The railgun turrets on a Darkside ship were artifacts of a different, more brutal age. They were powerful enough that firing them kicked the ship back hard enough to briefly slow her, and deadly accurate at ranges far in excess of what focused laser weapons could manage.

Against ships of a similar vintage, the heavy armour and rounded and sloped shapes absorbed or deflected some of that enormous force. Armour would bend, twist, flex, compress and rebound.

But with the modern reflective crystal armour that arena ships were built from, there was no chance of any of that. They were very resistant to light and heat, but also very brittle.

The kinetic kill round crossed the space between the two ships, deliberate and deadly.
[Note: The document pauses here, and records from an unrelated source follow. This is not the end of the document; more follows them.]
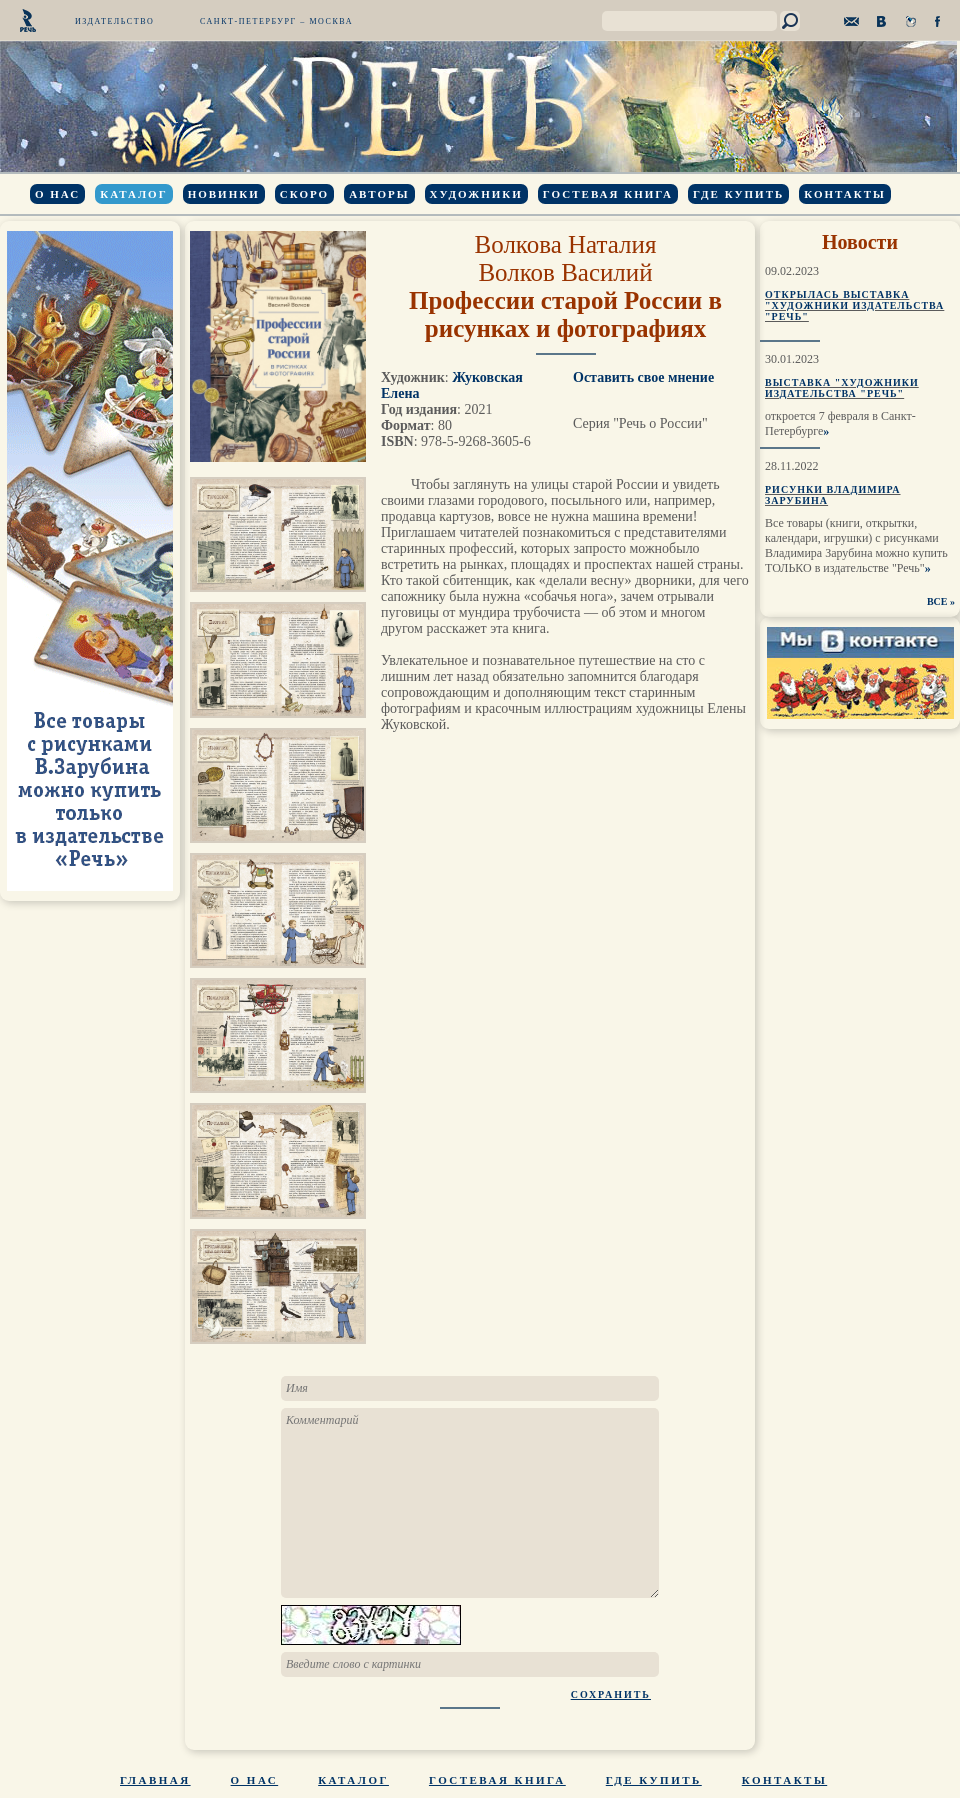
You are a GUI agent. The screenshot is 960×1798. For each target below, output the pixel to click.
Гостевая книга (608, 194)
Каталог (133, 194)
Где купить (738, 194)
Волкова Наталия (566, 244)
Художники (476, 194)
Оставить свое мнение (643, 377)
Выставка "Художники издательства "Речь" (842, 388)
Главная (155, 1780)
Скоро (304, 194)
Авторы (379, 194)
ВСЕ (937, 601)
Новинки (224, 194)
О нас (57, 194)
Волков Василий (565, 272)
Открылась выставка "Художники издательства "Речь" (854, 305)
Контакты (845, 194)
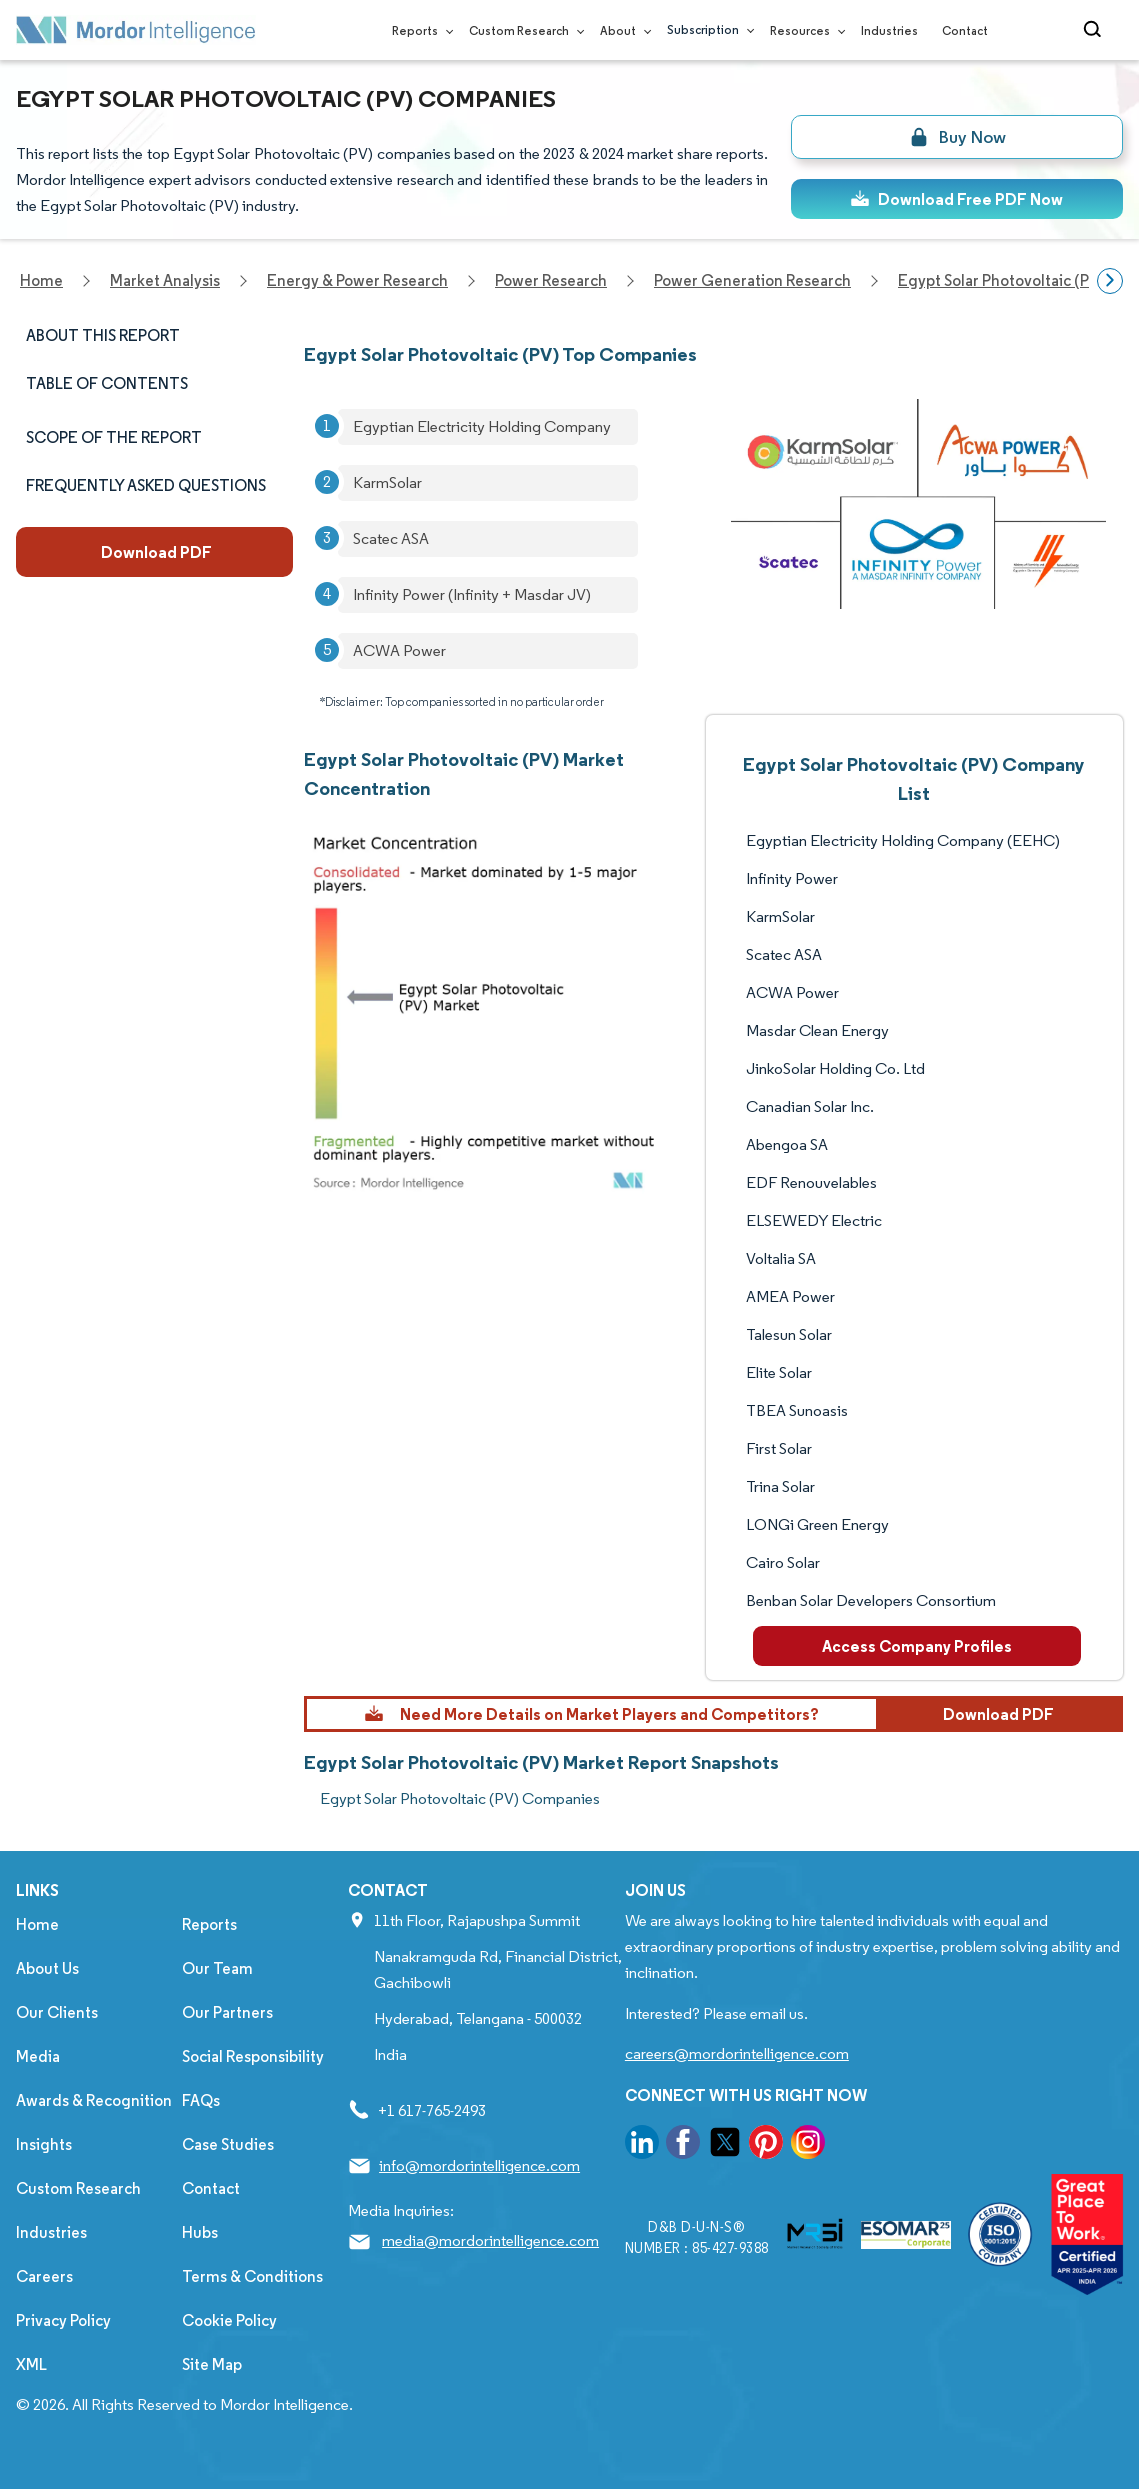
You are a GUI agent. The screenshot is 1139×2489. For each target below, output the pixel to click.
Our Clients (57, 2012)
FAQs (201, 2100)
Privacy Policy (63, 2320)
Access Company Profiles (917, 1646)
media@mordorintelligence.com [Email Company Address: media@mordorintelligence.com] (490, 2240)
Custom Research (522, 30)
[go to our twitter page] (725, 2145)
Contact (965, 30)
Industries (889, 30)
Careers (44, 2276)
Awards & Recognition (94, 2100)
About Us (47, 1968)
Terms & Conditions (252, 2276)
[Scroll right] (1110, 281)
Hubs (200, 2232)
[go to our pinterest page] (766, 2145)
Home (37, 1924)
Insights (44, 2144)
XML (31, 2364)
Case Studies (228, 2144)
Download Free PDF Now (956, 199)
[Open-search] (1095, 30)
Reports (418, 30)
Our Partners (227, 2012)
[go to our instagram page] (808, 2145)
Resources (803, 30)
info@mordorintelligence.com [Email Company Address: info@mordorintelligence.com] (479, 2165)
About (621, 30)
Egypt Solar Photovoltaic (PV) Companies (460, 1798)
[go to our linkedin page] (642, 2145)
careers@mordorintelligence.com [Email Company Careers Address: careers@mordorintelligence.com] (737, 2053)
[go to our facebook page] (683, 2145)
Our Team (217, 1968)
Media (38, 2056)
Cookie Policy (229, 2320)
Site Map (212, 2364)
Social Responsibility (253, 2056)
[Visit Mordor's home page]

It hit the arena ship just slightly aft and a bit toward the dorsal edge of the giant crystal ship...and punched straight through with barely any loss of speed.

Where there had been a single vast crystal, there was now a rapidly expanding cloud of thousands of jagged shards of crystal, some glowing hot from the impact. Dust and molten droplets sprayed outwards from the point of impact.

And in the middle of the cloud that had been a ship a fraction of a second ago, a reactor. Massive heatsink arrays. Laser cannons. Thrusters and primary drives and interstellar drive. All connected by a network of struts and access corridors and thermal and power and sensor and command connections, all twisting and crumpling and bending and snapping.

And deep in the middle of all of it, surrounded by complete destruction, a tiny sealed and protected bridge, its emergency powerplant and lifeplant switching on as the rest of the ship disintegrated around it.

The Darkside ship accepted the Absolution fleet’s surrender, then carefully navigated to began a rescue of the former flagship’s bridge.